Tómese como una opinión personal: para mí, hombre que se precie, hombre que vive y bebe, debe tener su bar. Decir “mi bar” es necesario, le da sentido de pertenencia, de permanencia, necesidad de tierra firme o de mar: el bar puede ser también el mar de los hombres de tierra.
     El libro que acabo de editar es más que el libro de un bar. Malo o bueno es mío, y siendo mío es del bar y de todos los que han apoyado el codo en su barra, o en alguna barra de otro bar. No es un libro hecho desde fuera. Fue hecho desde dentro y a punta de vivencias. “Pinta tu aldea y serás universal”, dicen que dijo Tolstói. Yo no quiero ser universal pero quiero pintar mi bar, el que siendo mío es de todos.
     Podría hablarles de su historia: que nació en 1937 y empezó a cerrar en el 2010 con la muerte de don Juan Casusol. Que lo visitaron José María Eguren, Martín Adán, César Moro, Julio Ramón Ribeyro, Allen Ginsberg y tantos otros… pero no lo hago, eso es currículum. Además, quienes mantienen vivo un bar son los anónimos, los de todos los días, los que lo hacen suyo.

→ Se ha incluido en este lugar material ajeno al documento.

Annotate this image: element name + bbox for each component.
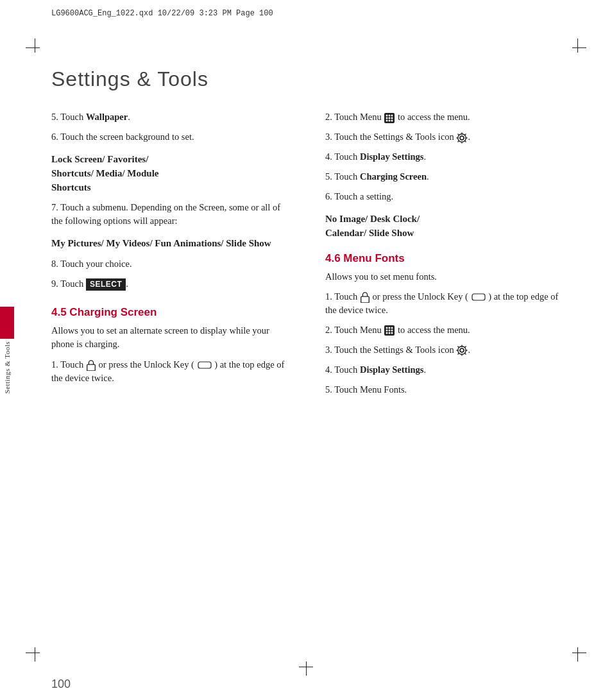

     Este libro comenzó a hacerse en el 2009 y pareciera que adquirió vida propia y solito se fue transformando. Así, de ser un libro de fotografía, empezó a pedir textos que hablaran de su pasado, el que yo no viví: mucha vida tuvo este bar para prescindir de esas historias.
     Convocamos entonces, él y yo, a generosos amigos, algunos de ellos compañeros de mesa muchísimas veces en el propio bar; unos más fueron amigos que lo frecuentaron en otras épocas, y así se fue armando la tribu editorial. Respondieron al llamado varios que creyeron: Mario Pozzi- Escot, Roger Santiváñez, Miguel Rubio del Valle, Domingo de Ramos, Javier Arévalo, Kike del Olmo, Enrique Sánchez Hernani, Irma del Águila, Cecilia Podestá, Ana Teresa Molina, Santi Mirabella, Fernando Zevallos, Julius Mirlo, Alejandro Escudero, Marco Cuenca, Czar Gutiérrez, Bili Sánchez, César Lengua, Roger Rodríguez (quien nunca estuvo, pero siempre está). 
Y así el libro comenzó a tener cuerpo con forma de imágenes y palabras
     Las mismas fotos empezaron a cambiar para no competir con las palabras y así fueron prescindiendo de gente exceptuando a don Juan Casusol, el patriarca, el fundador de esta nave espiritual y espirituosa, y a sus hijos Rodo, César y Juan. No, este libro no debía tener gente, debía tener detalles, una especie de disección fotográfica de un sitio con cuerpo y alma, desde su nombre: “Juanito”, un nombre de hombres.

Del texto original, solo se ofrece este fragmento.